• [Source records]
>>

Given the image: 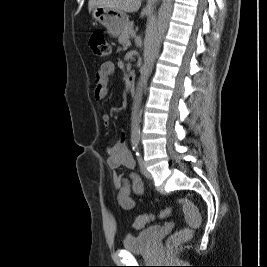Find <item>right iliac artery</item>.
Instances as JSON below:
<instances>
[{
    "label": "right iliac artery",
    "instance_id": "right-iliac-artery-1",
    "mask_svg": "<svg viewBox=\"0 0 267 267\" xmlns=\"http://www.w3.org/2000/svg\"><path fill=\"white\" fill-rule=\"evenodd\" d=\"M132 148H133V150H135L137 148V142L136 141H132Z\"/></svg>",
    "mask_w": 267,
    "mask_h": 267
}]
</instances>
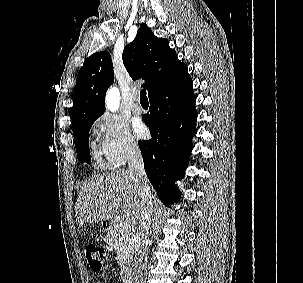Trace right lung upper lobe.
<instances>
[{
	"instance_id": "obj_1",
	"label": "right lung upper lobe",
	"mask_w": 303,
	"mask_h": 283,
	"mask_svg": "<svg viewBox=\"0 0 303 283\" xmlns=\"http://www.w3.org/2000/svg\"><path fill=\"white\" fill-rule=\"evenodd\" d=\"M122 59L133 80H145L149 98L188 73L168 40L156 37L146 24H141L133 42L124 48ZM113 81L108 52H97L85 61L74 90L72 129L103 114L105 94Z\"/></svg>"
}]
</instances>
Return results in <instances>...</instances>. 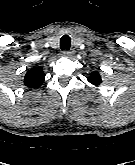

<<

• [Exercise objective] Restate word for word the lines from the line with "Trace right lung upper lobe." to the last line of the records above, inclusive, and omit every picture.

• [Task output]
Trace right lung upper lobe.
<instances>
[{
	"instance_id": "obj_1",
	"label": "right lung upper lobe",
	"mask_w": 303,
	"mask_h": 283,
	"mask_svg": "<svg viewBox=\"0 0 303 283\" xmlns=\"http://www.w3.org/2000/svg\"><path fill=\"white\" fill-rule=\"evenodd\" d=\"M122 59L133 80H145L149 98L188 73L168 40L156 37L146 24H141L133 42L124 48ZM113 81L108 52H97L85 61L74 90L72 129L103 114L105 94Z\"/></svg>"
}]
</instances>
Return results in <instances>...</instances>. 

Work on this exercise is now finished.